● Exercise description
Set down the data again exactly. Pictures are not part of the copy.

(Data for processing begins)

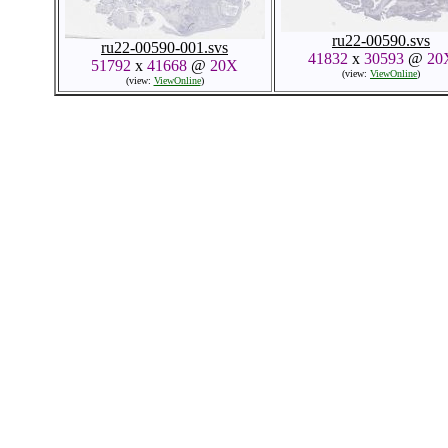
ru22-00590.svs
ru22-00590-001.svs
41832
x
30593
@
20
51792
x
41668
@
20X
(view:
ViewOnline
)
(view:
ViewOnline
)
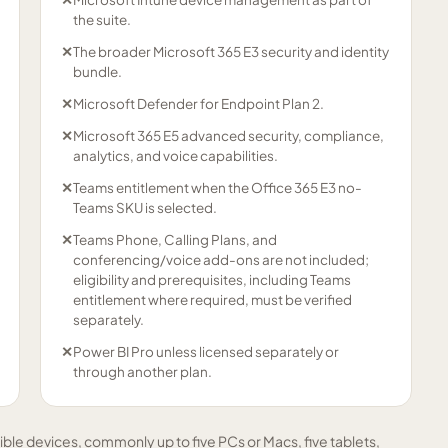
the suite.
✕
The broader Microsoft 365 E3 security and identity
bundle.
✕
Microsoft Defender for Endpoint Plan 2.
✕
Microsoft 365 E5 advanced security, compliance,
analytics, and voice capabilities.
✕
Teams entitlement when the Office 365 E3 no-
Teams SKU is selected.
✕
Teams Phone, Calling Plans, and
conferencing/voice add-ons are not included;
eligibility and prerequisites, including Teams
entitlement where required, must be verified
separately.
✕
Power BI Pro unless licensed separately or
through another plan.
ible devices, commonly up to five PCs or Macs, five tablets,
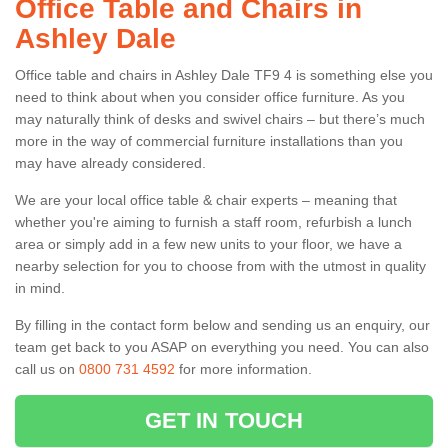
Office Table and Chairs in
Ashley Dale
Office table and chairs in Ashley Dale TF9 4 is something else you
need to think about when you consider office furniture. As you
may naturally think of desks and swivel chairs – but there’s much
more in the way of commercial furniture installations than you
may have already considered.
We are your local office table & chair experts – meaning that
whether you're aiming to furnish a staff room, refurbish a lunch
area or simply add in a few new units to your floor, we have a
nearby selection for you to choose from with the utmost in quality
in mind.
By filling in the contact form below and sending us an enquiry, our
team get back to you ASAP on everything you need. You can also
call us on
0800 731 4592
for more information.
GET IN TOUCH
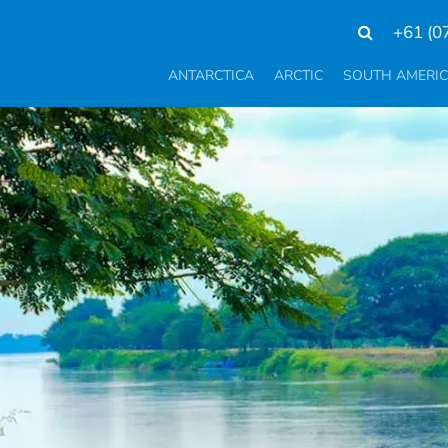
+61 (0
ANTARCTICA
ARCTIC
SOUTH AMERI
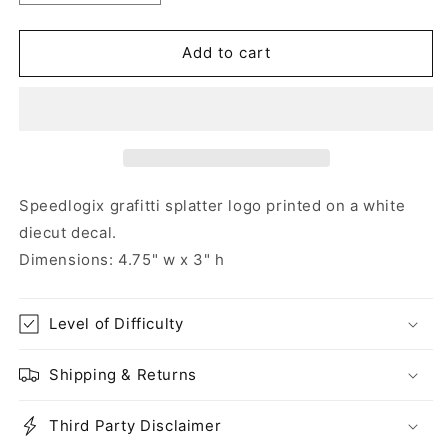
quantity
quantity
for
for
Speedlogix
Speedlogix
Add to cart
Grafitti
Grafitti
Splatter
Splatter
Decal
Decal
Speedlogix grafitti splatter logo printed on a white
diecut decal.
Dimensions: 4.75" w x 3" h
Level of Difficulty
Shipping & Returns
Third Party Disclaimer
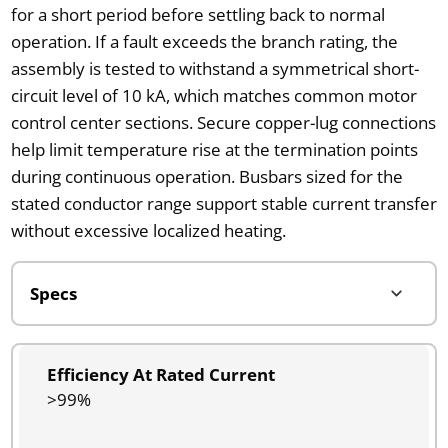
for a short period before settling back to normal
operation. If a fault exceeds the branch rating, the
assembly is tested to withstand a symmetrical short-
circuit level of 10 kA, which matches common motor
control center sections. Secure copper-lug connections
help limit temperature rise at the termination points
during continuous operation. Busbars sized for the
stated conductor range support stable current transfer
without excessive localized heating.
Efficiency At Rated Current
>99%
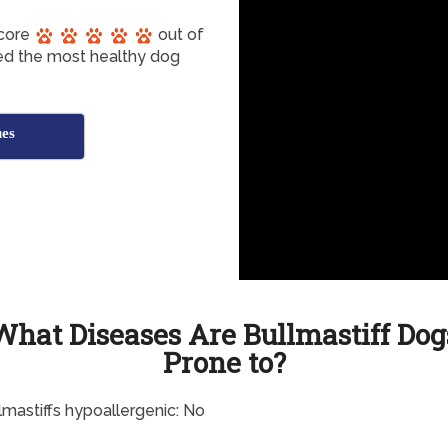
score
out of
red the most healthy dog
ues
What Diseases Are Bullmastiff Dog
Prone to?
lmastiffs hypoallergenic: No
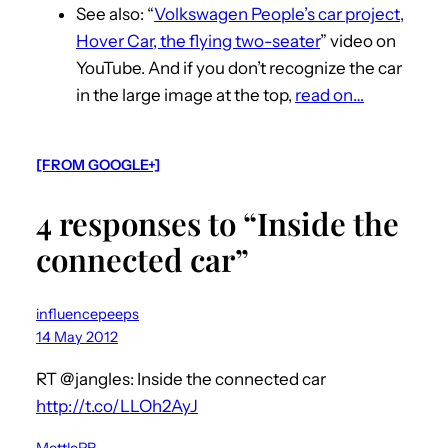
See also: “
Volkswagen People’s car project,
Hover Car, the flying two-seater
” video on
YouTube. And if you don’t recognize the car
in the large image at the top,
read on…
[FROM GOOGLE+]
4 responses to “Inside the
connected car”
influencepeeps
14 May 2012
RT @jangles: Inside the connected car
http://t.co/LLOh2AyJ
MettlePR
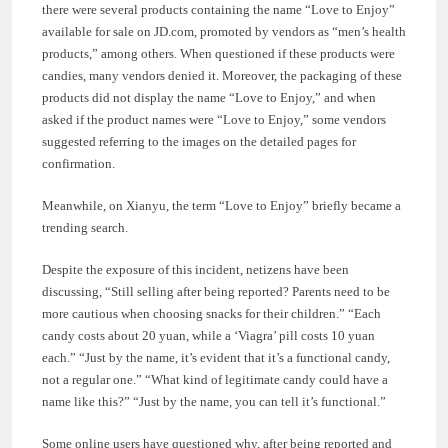
there were several products containing the name “Love to Enjoy”
available for sale on JD.com, promoted by vendors as “men’s health
products,” among others. When questioned if these products were
candies, many vendors denied it. Moreover, the packaging of these
products did not display the name “Love to Enjoy,” and when
asked if the product names were “Love to Enjoy,” some vendors
suggested referring to the images on the detailed pages for
confirmation.
Meanwhile, on Xianyu, the term “Love to Enjoy” briefly became a
trending search.
Despite the exposure of this incident, netizens have been
discussing, “Still selling after being reported? Parents need to be
more cautious when choosing snacks for their children.” “Each
candy costs about 20 yuan, while a ‘Viagra’ pill costs 10 yuan
each.” “Just by the name, it’s evident that it’s a functional candy,
not a regular one.” “What kind of legitimate candy could have a
name like this?” “Just by the name, you can tell it’s functional.”
Some online users have questioned why, after being reported and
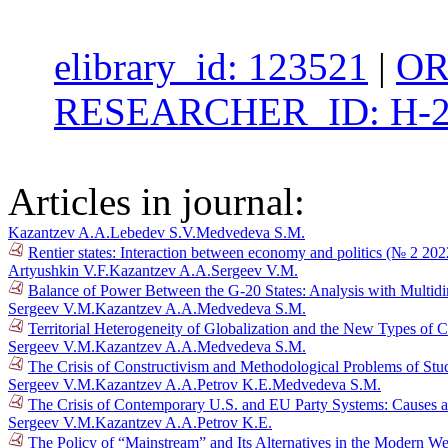
elibrary_id: 123521
|
OR
RESEARCHER_ID: H-2
Articles in journal:
Kazantzev A.A.
Lebedev S.V.
Medvedeva S.M.
Rentier states: Interaction between economy and politics (№ 2 202
Artyushkin V.F.
Kazantzev A.A.
Sergeev V.M.
Balance of Power Between the G-20 States: Analysis with Multid
Sergeev V.M.
Kazantzev A.A.
Medvedeva S.M.
Territorial Heterogeneity of Globalization and the New Types of 
Sergeev V.M.
Kazantzev A.A.
Medvedeva S.M.
The Crisis of Constructivism and Methodological Problems of Stud
Sergeev V.M.
Kazantzev A.A.
Petrov K.E.
Medvedeva S.M.
The Crisis of Contemporary U.S. and EU Party Systems: Causes a
Sergeev V.M.
Kazantzev A.A.
Petrov K.E.
The Policy of “Mainstream” and Its Alternatives in the Modern We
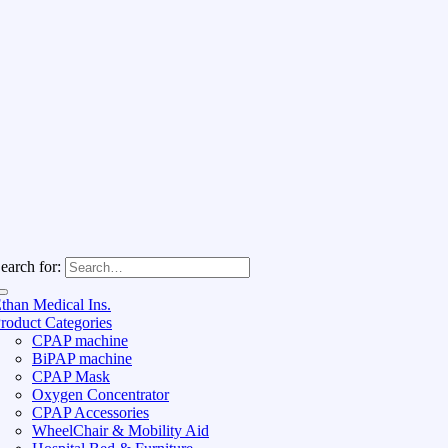
earch for:
than Medical Ins.
roduct Categories
CPAP machine
BiPAP machine
CPAP Mask
Oxygen Concentrator
CPAP Accessories
WheelChair & Mobility Aid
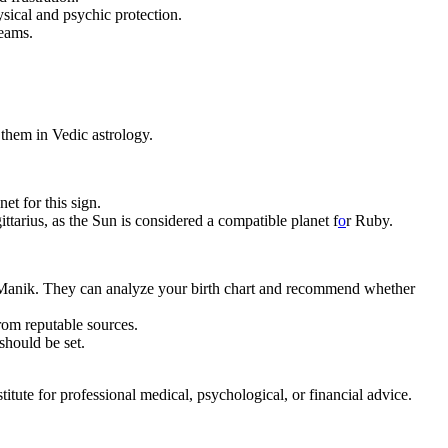
hysical and psychic protection.
reams.
them in Vedic astrology.
et for this sign.
tarius, as the Sun is considered a compatible planet f
o
r Ruby.
 – Manik. They can analyze your birth chart and recommend whether
from reputable sources.
should be set.
tute for professional medical, psychological, or financial advice.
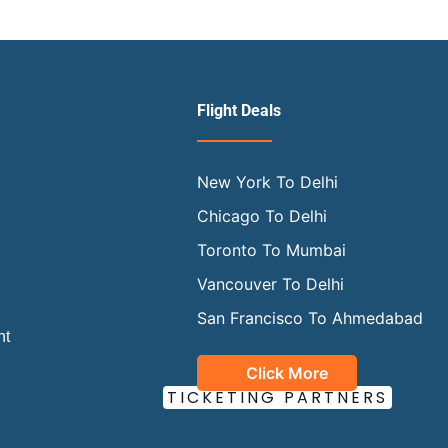
Flight Deals
New York To Delhi
Chicago To Delhi
Toronto To Mumbai
Vancouver To Delhi
San Francisco To Ahmedabad
ht
Click More
OUR OFFICIAL
TICKETING PARTNERS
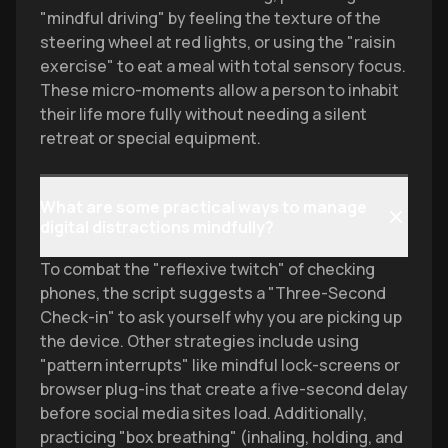
"mindful driving" by feeling the texture of the
steering wheel at red lights, or using the "raisin
exercise" to eat a meal with total sensory focus.
These micro-moments allow a person to inhabit
their life more fully without needing a silent
retreat or special equipment.
What are some practical ways to manage
digital distractions mindfully?
To combat the "reflexive twitch" of checking
phones, the script suggests a "Three-Second
Check-in" to ask yourself why you are picking up
the device. Other strategies include using
"pattern interrupts" like mindful lock-screens or
browser plug-ins that create a five-second delay
before social media sites load. Additionally,
practicing "box breathing" (inhaling, holding, and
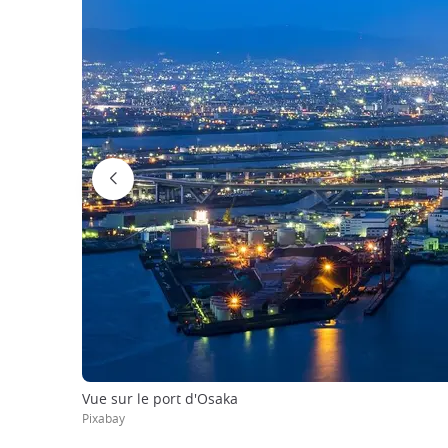
Vue sur le port d'Osaka
Pixabay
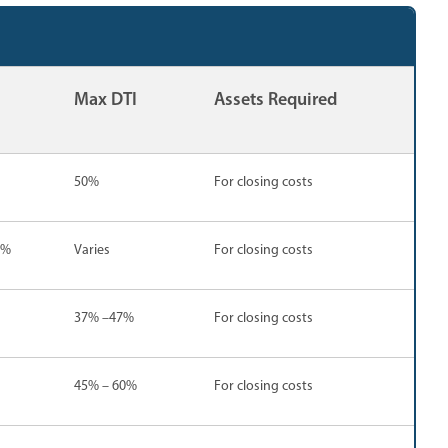
Max DTI
Assets Required
50%
For closing costs
5%
Varies
For closing costs
37% –47%
For closing costs
45% – 60%
For closing costs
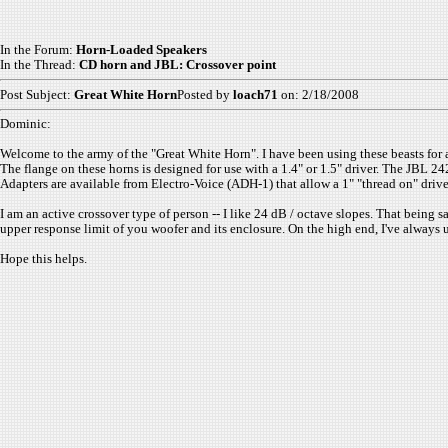
In the Forum:
Horn-Loaded Speakers
In the Thread:
CD horn and JBL: Crossover point
Post Subject:
Great White Horn
Posted by
loach71
on: 2/18/2008
Dominic:
Welcome to the army of the "Great White Horn". I have been using these beasts for a
The flange on these horns is designed for use with a 1.4" or 1.5" driver. The JBL 242
Adapters are available from Electro-Voice (ADH-1) that allow a 1" "thread on" driv
I am an active crossover type of person -- I like 24 dB / octave slopes. That being
upper response limit of you woofer and its enclosure. On the high end, I've always
Hope this helps.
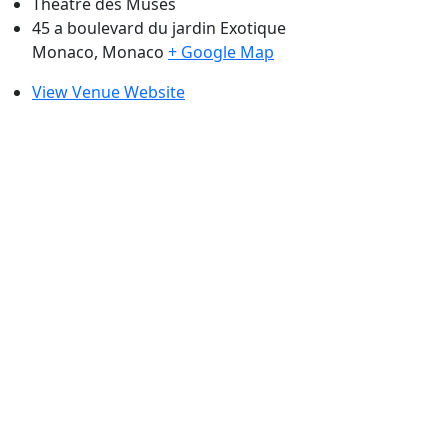
Théâtre des Muses
45 a boulevard du jardin Exotique
Monaco
,
Monaco
+ Google Map
View Venue Website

(Data for processing ends)

● Task answer
ru22-00590.svs
ru22-00590-001.svs
41832
x
30593
@
20
51792
x
41668
@
20X
(view:
ViewOnline
)
(view:
ViewOnline
)
the suite.
✕
The broader Microsoft 365 E3 security and identity
bundle.
✕
Microsoft Defender for Endpoint Plan 2.
✕
Microsoft 365 E5 advanced security, compliance,
analytics, and voice capabilities.
✕
Teams entitlement when the Office 365 E3 no-
Teams SKU is selected.
✕
Teams Phone, Calling Plans, and
conferencing/voice add-ons are not included;
eligibility and prerequisites, including Teams
entitlement where required, must be verified
separately.
✕
Power BI Pro unless licensed separately or
through another plan.
ible devices, commonly up to five PCs or Macs, five tablets,
Office Table and Chairs in
Ashley Dale
Office table and chairs in Ashley Dale TF9 4 is something else you
need to think about when you consider office furniture. As you
may naturally think of desks and swivel chairs – but there’s much
more in the way of commercial furniture installations than you
may have already considered.
We are your local office table & chair experts – meaning that
whether you're aiming to furnish a staff room, refurbish a lunch
area or simply add in a few new units to your floor, we have a
nearby selection for you to choose from with the utmost in quality
in mind.
By filling in the contact form below and sending us an enquiry, our
team get back to you ASAP on everything you need. You can also
call us on
0800 731 4592
for more information.
GET IN TOUCH
+61 (0
ANTARCTICA
ARCTIC
SOUTH AMERI
quantity
quantity
for
for
Speedlogix
Speedlogix
Add to cart
Grafitti
Grafitti
Splatter
Splatter
Decal
Decal
Speedlogix grafitti splatter logo printed on a white
diecut decal.
Dimensions: 4.75" w x 3" h
Level of Difficulty
Shipping & Returns
Third Party Disclaimer
for a short period before settling back to normal
operation. If a fault exceeds the branch rating, the
assembly is tested to withstand a symmetrical short-
circuit level of 10 kA, which matches common motor
control center sections. Secure copper-lug connections
help limit temperature rise at the termination points
during continuous operation. Busbars sized for the
stated conductor range support stable current transfer
without excessive localized heating.
Efficiency At Rated Current
>99%
score
out of
red the most healthy dog
ues
What Diseases Are Bullmastiff Dog
Prone to?
lmastiffs hypoallergenic: No
See also: “
Volkswagen People’s car project,
Hover Car, the flying two-seater
” video on
YouTube. And if you don’t recognize the car
in the large image at the top,
read on…
[FROM GOOGLE+]
4 responses to “Inside the
connected car”
influencepeeps
14 May 2012
RT @jangles: Inside the connected car
http://t.co/LLOh2AyJ
MettlePR
there were several products containing the name “Love to Enjoy”
available for sale on JD.com, promoted by vendors as “men’s health
products,” among others. When questioned if these products were
candies, many vendors denied it. Moreover, the packaging of these
products did not display the name “Love to Enjoy,” and when
asked if the product names were “Love to Enjoy,” some vendors
suggested referring to the images on the detailed pages for
confirmation.
Meanwhile, on Xianyu, the term “Love to Enjoy” briefly became a
trending search.
Despite the exposure of this incident, netizens have been
discussing, “Still selling after being reported? Parents need to be
more cautious when choosing snacks for their children.” “Each
candy costs about 20 yuan, while a ‘Viagra’ pill costs 10 yuan
each.” “Just by the name, it’s evident that it’s a functional candy,
not a regular one.” “What kind of legitimate candy could have a
name like this?” “Just by the name, you can tell it’s functional.”
Some online users have questioned why, after being reported and
elibrary_id: 123521
|
OR
RESEARCHER_ID: H-2
Articles in journal:
Kazantzev A.A.
Lebedev S.V.
Medvedeva S.M.
Rentier states: Interaction between economy and politics (№ 2 202
Artyushkin V.F.
Kazantzev A.A.
Sergeev V.M.
Balance of Power Between the G-20 States: Analysis with Multid
Sergeev V.M.
Kazantzev A.A.
Medvedeva S.M.
Territorial Heterogeneity of Globalization and the New Types of 
Sergeev V.M.
Kazantzev A.A.
Medvedeva S.M.
The Crisis of Constructivism and Methodological Problems of Stud
Sergeev V.M.
Kazantzev A.A.
Petrov K.E.
Medvedeva S.M.
The Crisis of Contemporary U.S. and EU Party Systems: Causes a
Sergeev V.M.
Kazantzev A.A.
Petrov K.E.
The Policy of “Mainstream” and Its Alternatives in the Modern We
earch for:
than Medical Ins.
roduct Categories
CPAP machine
BiPAP machine
CPAP Mask
Oxygen Concentrator
CPAP Accessories
WheelChair & Mobility Aid
hysical and psychic protection.
reams.
them in Vedic astrology.
et for this sign.
tarius, as the Sun is considered a compatible planet f
o
r Ruby.
 – Manik. They can analyze your birth chart and recommend whether
from reputable sources.
should be set.
tute for professional medical, psychological, or financial advice.
Flight Deals
New York To Delhi
Chicago To Delhi
Toronto To Mumbai
Vancouver To Delhi
San Francisco To Ahmedabad
ht
Click More
OUR OFFICIAL
TICKETING PARTNERS
"mindful driving" by feeling the texture of the
steering wheel at red lights, or using the "raisin
exercise" to eat a meal with total sensory focus.
These micro-moments allow a person to inhabit
their life more fully without needing a silent
retreat or special equipment.
What are some practical ways to manage
digital distractions mindfully?
To combat the "reflexive twitch" of checking
phones, the script suggests a "Three-Second
Check-in" to ask yourself why you are picking up
the device. Other strategies include using
"pattern interrupts" like mindful lock-screens or
browser plug-ins that create a five-second delay
before social media sites load. Additionally,
practicing "box breathing" (inhaling, holding, and
Vue sur le port d'Osaka
Pixabay
Max DTI
Assets Required
50%
For closing costs
5%
Varies
For closing costs
37% –47%
For closing costs
45% – 60%
For closing costs
In the Forum:
Horn-Loaded Speakers
In the Thread:
CD horn and JBL: Crossover point
Post Subject:
Great White Horn
Posted by
loach71
on: 2/18/2008
Dominic:
Welcome to the army of the "Great White Horn". I have been using these beasts for a
The flange on these horns is designed for use with a 1.4" or 1.5" driver. The JBL 242
Adapters are available from Electro-Voice (ADH-1) that allow a 1" "thread on" driv
I am an active crossover type of person -- I like 24 dB / octave slopes. That being
upper response limit of you woofer and its enclosure. On the high end, I've always
Hope this helps.
Théâtre des Muses
45 a boulevard du jardin Exotique
Monaco
,
Monaco
+ Google Map
View Venue Website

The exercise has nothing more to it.